One of the great themes of the last generation was that there was a class of “undeserving poor” out there who really, really needed to be stomped on.
Their identifies shifted, from hippies who were supposedly engaging in smoking pot, listening to rock-and-or-roll, and jumping one another’s bones, to the “welfare queens” of the 1980s who were supposedly having tons of kids just so they could get more welfare. These “bad eggs,” the thinking went, were keeping society from protecting the “deserving poor” – little kids caught in bad situations, hard-working families (supposedly in Appalachia), and women working 40-hour weeks wiping rich old mens’ mothers’ asses.
As political strategy it was brilliant. White, working poor families are now almost uniformly Republican, supporting a party that is really out to screw them, privatizing Social Security and Medicare, killing Obamacare and opposing a minimum wage.
Today, as we approach the validation moment of the Obama Thesis, we need to focus on the “undeserving rich.” And there are a lot of them. Donald Trump is their avatar, a big, lumbering jerk who inherited a fortune from his father and now considers himself the candidate of the “self-made man.”
Of course, he’s just a symbol, like the hippies were a generation ago. He’s an extreme example of a type that is all too common in the world today. The African and Asian kleptocrats who are destroying the seas and enslaving their fellows, then buying football clubs across Europe to hide the money and pretend they’re heroes. The Private Equity boys who think Gordon Gecko was cool. The Koch brothers, rich men who aren’t satisfied until they rule everything.
Worst of all, those second-and-third generation rich men and women, like Trump and the Waltons, who think they earned what they have when they didn’t and that this gives them a right to tell the rest of us how to live our lives. These feudalists just piss me off, and I suspect they do you, too. Maybe if we just give them Dukedoms and Earldoms, and Countdoms, or make them Marquesses, they will go away.
This isn’t to say there aren’t some deserving rich. There are some very, very deserving rich. Bill Gates is deserving. Warren Buffett is deserving. Sheryl Sandberg and Mark Zuckerberg are good people, too. There are also men and women of smaller wealth, many, many millionaires who do all they can to make the world a better place and who see their money as a responsibility. Guys like Craig Newmark, founder of Craigslist, who watches the birds, tweets, supports the troops and tells all who will listen that he’s no great man, just a bit luckier than most. Guys like Mitch Kapor, who took the money he made from Lotus Development and used it to buy time, with which to do real good in the world.
The public policy question should be, how do we separate the deserving rich from the undeserving rich? The fear is that we screw all the rich.
It’s fear of this that has always caused Republican class warriors to scream “class war” at liberals for a decade, and men like Tom Perkins to compare a rise in the marginal tax rate with the Holocaust. For some among the Undeserving Rich, this is part of a strategy. Say we’re going to raise the estate tax so idiots like Hank Steinbrenner don’t inherit their billion-dollar football teams and they will claim you’re attacking “small business” with the “death tax.” Say we’re going to raise marginal tax rates a little bit and they talk about its impact on the only near-rich.

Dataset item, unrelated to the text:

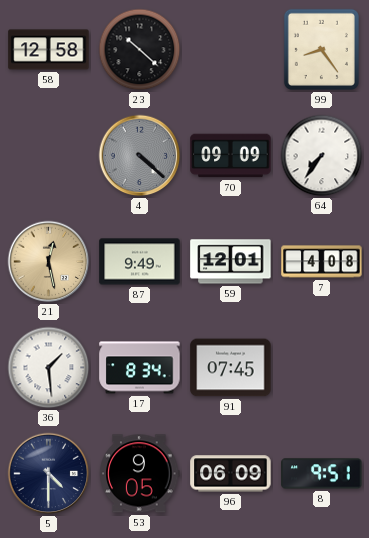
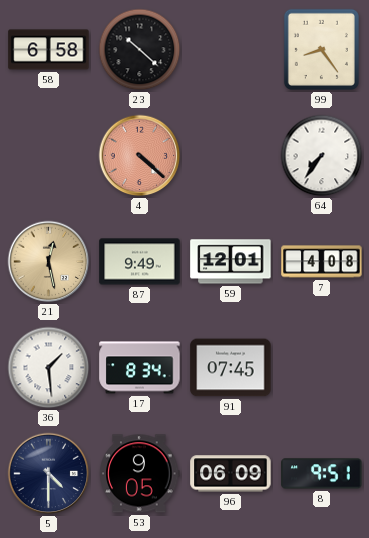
58: 12:58 -> 6:58
4 dial: grey -> salmon
70: 09:09 -> none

The game is always the same. Touch me and someone else will get it. So a wealthy person who deigns to help people is called a “traitor to their class” and told to pay for all solutions out of their own pocket. A middle class person who tries to help is said to be sacrificing their own future for the undeserving poor. A poor person who tries to help? They’re in it for themselves.
There are two short-term policy solutions to the problem of the Undeserving Rich. Raise the estate tax, and make it confiscatory above a certain level – say $1 billion. Raise the tax on capital gains so it equals the tax on income. This would provide billions of dollars for deficit reduction, for improving infrastructure, and for delivering the skills business needs to potential employees.

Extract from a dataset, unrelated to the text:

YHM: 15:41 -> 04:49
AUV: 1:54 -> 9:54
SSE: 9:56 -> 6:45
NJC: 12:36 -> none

This will also do a lot for the deserving rich. It will move some of the undeserving rich toward doing what makes them more deserving in order to avoid the taxes. If you’d rather have your name on a lab or music hall see it go to the general welfare, fine, build a building. Go for it, Ozymandias. Second, of course, is it will limit the stage time of wealthy families, and assure that some of the second-and-third generation rich can fall down to the level of the rest of us.
As vital as it is to tell the poor that, by dint of brains and hard work you can rise to comfort and security, it’s just as vital to tell every wealthy SOB that, by dissipation, laziness, and general assholery, your kids can fritter it all away and wind up on the street. That is not really possible anymore.
Even for a family with a grub stake of a few million, it’s not easy to fall back. Hand it out to evenly to the kids and some of them might wind up acting like trash, but you won’t find them in the trailer parks until their kids, who were also raised wrong, grow to adulthood.
What we need from the rich, more than anything else, is a sense of responsibility toward the rest of us. They shouldn’t be allowed to jump borders with impunity in order to keep their vast wealth from doing any good for anyone. They should not be lording it over us, or ignoring their responsibility to the rest of society. They should be forced, as Adam Smith intended, toward being inclined to the common good.
Otherwise they’d might as well be Donald Trump. And we don’t want that.